The concept of From the Body Cage was born when I was in Africa in 2002 with Dartmouth College's Environmental program. On day-long drives through beautiful but often empty landscape I had the calm to listen to the issues closest to my heart, and I realized that the foremost issue was my utter inability to convey to my loving and understanding parents what I had to cope with in the world of my eating disorder. Since I had freshly sold my previous documentary to a distribution company, I was ready for another project and started immediately thinking how to make a film that would portray the internal world of eating disorders.

While my own experiencs were the genesis of the film, From the Body Cage is based on a richness of research which ranged from reading tons of academic papers to conducting numerous interviews and collecting diary entries. It included also professional psychological and anthropological consultation with Prof. Robert Welsch, Prof. Dr. Da Shih Hu and Dr. Mira M. Czarnawska, as well with Michael Sacca and James Brown.

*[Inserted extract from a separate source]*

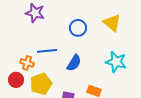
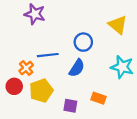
blue circle: (78, 28) -> (83, 42), moved
orange cross: (27, 63) -> (26, 68), turned 32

In the process of my research for the film, I had the privilege of interviewing 16 current and former eating disorder sufferers on camera, and engaged in unrecorded conversations with 12 more. While this is a small and statistically insignificant research sample, it allowed me to develop an intimate personal relation with all the participants. This gave my inquiry a rare level of depth, very precious in dealing with such complex phenomena as eating disorders. It has been an amazing experience, mainly because all my interviewees were truly wonderful people. The whole process has confirmed for me just how wrong is the stereotype that an eating disorder affects someone with little substance, a "blond spoilt girl looking at Cosmo ads all day long". I have had men contact me. I have had people of ethnic backgrounds contact me.

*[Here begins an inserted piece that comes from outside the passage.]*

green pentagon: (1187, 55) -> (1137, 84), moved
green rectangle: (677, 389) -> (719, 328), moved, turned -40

I owe big thanks to all those who let me glipmse their stories and their thoughts. The success of the film is largely due to your trust in me.

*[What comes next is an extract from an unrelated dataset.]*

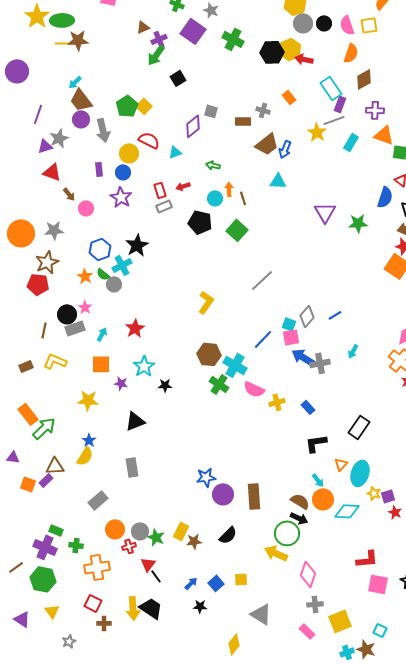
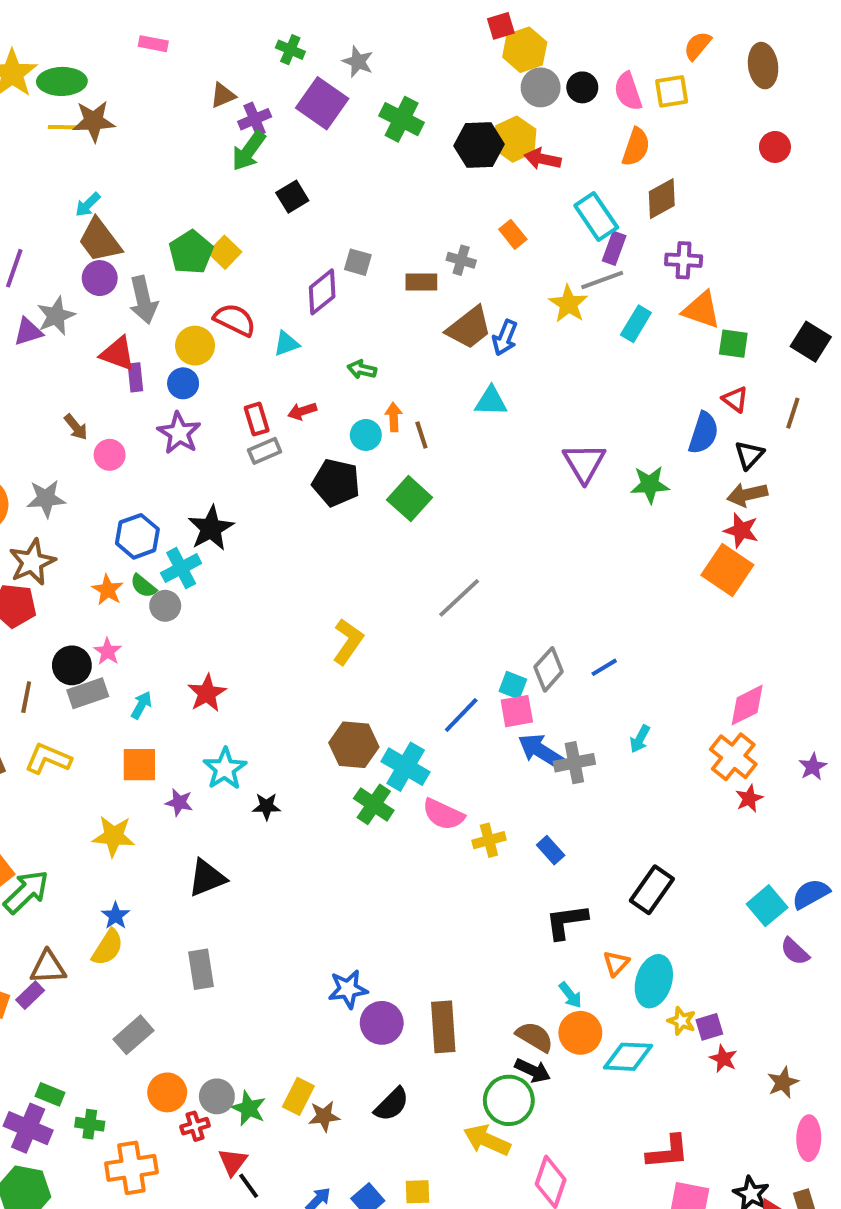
red triangle: (52, 172) -> (118, 354), moved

The research served as a basis for a collage-like scritp the aim of which was to syntesize the emotional process of the ating disorder spiral. In order to convey as accurate and in-depth a picture as possible we concentrated on one demographic group, choosing the environment where eating disorders are most prominent, namely college-age women.

Most of the scenes are shot in a studio with three wonderful actresses, Marina McClure, Diahna Kirschner and Erica Lin. While they were chosen purely for their talent and had a varying exposure to eating disorders before, there is hardly anyone these days who does not know the issues at least through the friend of a friend, or a second cousin. Our work together was deeply satisfying.

The film is crowned with evocative original music by John Marchesini. Before composing, John did his own research, consulting a good friend who suffered from bulimia. The result is the music's perfect synchronization with the subject matter and touching beauty.